United Nations Educational, Scientific and Cultural Organization

 

 
To understand why there are so many orphans in Namibia – and why there will be even more in the future – one must first understand the reasons why so many parents are dying. Car accidents, various cancers, malaria, and tuberculosis account for a large number of these deaths – but since 1995, the major cause of death in Namibia has been HIV and AIDS.

Most recently, UNICEF (Namibia) reported that they have modified their own estimates on the number of orphans and vulnerable children in Namibia, based on data from the 2001 National Census (Roos, 2003b). Out of 717,850 children under the age of 15, they identify 97,177 that are orphaned by one or both parents (i.e. 13.8%), the highest being in the Omusati and Ohangwena regions with a total of 16,127 and 17,891 respectively.

According to the study most frequently cited in Namibia (sponsored by the Ministry of Health and Social Services, 2002), the total number of children in Namibia under the age of 15, who are estimated by the end of 2003 to have lost one or both of their parents to death is 114,556. Barring a major infusion of anti-retroviral medications and other life-prolonging treatments, AIDS will cause the number of orphans in Namibia to almost double by the year 2010. Thus, by the end of this decade, this source projects the number of orphans in Namibia at 206,074.

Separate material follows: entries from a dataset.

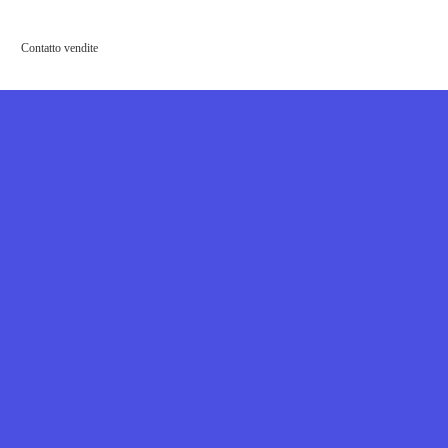
Contatto vendite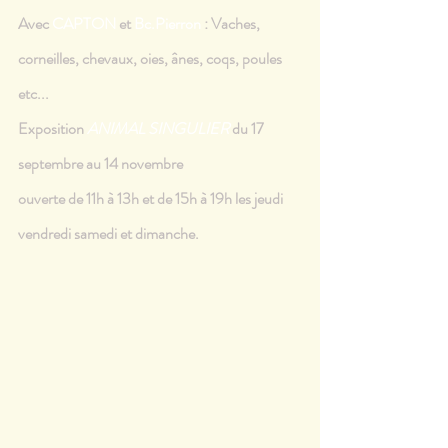
Avec 
CAPTON
 et 
Bc.Pierron
 : Vaches, 
corneilles, chevaux, oies, ânes, coqs, poules  
etc...
Exposition 
ANIMAL SINGULIER
 du 17 
septembre au 14 novembre
ouverte de 11h à 13h et de 15h à 19h les jeudi 
vendredi samedi et dimanche.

This means that, at the current rates of infection and death, a child born in Namibia today has more than a one in three chance of becoming orphaned before reaching adulthood. Moreover, if the category of “orphans and vulnerable children” were expanded from the relatively narrow definition used in the SIAPAC study mentioned above to ALSO include orphans up to the age of 18 and those made extremely needy and vulnerable due to other causes (in accordance with the definition accepted by the Namibian government), the number of children needing assistance is even far greater than the already-alarming rates cited above.

The relationship between HIV and poverty is like a two-edged sword. Each contributes to the other, thereby worsening the situation for those affected. Other overlapping and contributing factors include gender-inequalities, a loss of social cohesion within the extended family, and rapid urbanisation. As with any tragedy of escalating proportions, children are the most affected and suffer from multiple losses. Most prominent to emerge from the research on Namibia are the needs for food security, access to education and social services, and psycho-social support. While not measured precisely in any research conducted to date in Namibia, case examples of stigma and discrimination can often be heard.

While the Namibian Government gears up with a comprehensive inter-sectoral plan of action (under the Ministry of Women Affairs and Child Welfare), all indicators show that many-times more children are eligible for the government assistance than are currently getting it. Consistent with the child’s best interest, Namibia’s policy is to keep children in the least restrictive environment possible – that is, preferably within their own or another family setting, rather than in an institution or orphanage (Ministry of Health and Social Services; Ministry of Women Affairs and Child Welfare). To that end, representatives from government often make reference to a range of government entitlement grants that are designed to provide base-level support for the neediest-of-the needy in the community (e.g. Maintenance and Foster Care grants). Sadly, these grants are under-funded and extremely difficult to access, even for those who are obviously eligible. Several sectors of society have already called for a review process and modifications for the future.

Fortunately, the Namibian people are strong and caring. Government has made the care and support of Orphans and Vulnerable Children a major priority, as demonstrated by the development of a national OVC policy in 2003 (under the Ministry of Women’s Affairs and Child Welfare. In addition, a growing number of community-based responses have become evident in recent years at the local level - mostly from faith-based organisations. Similarly, the Ministry of Basic Education, Sport, and Culture is working to establish “circles of support” for all learners-in-need, and the issue of “OVCs” has moved to the front-and-centre of many agendas within both the public and private sectors, at both the regional and national levels. But these efforts need to be nurtured and supported over the long-term in order to become sustainable, and thus provide children with the consistency and support they need.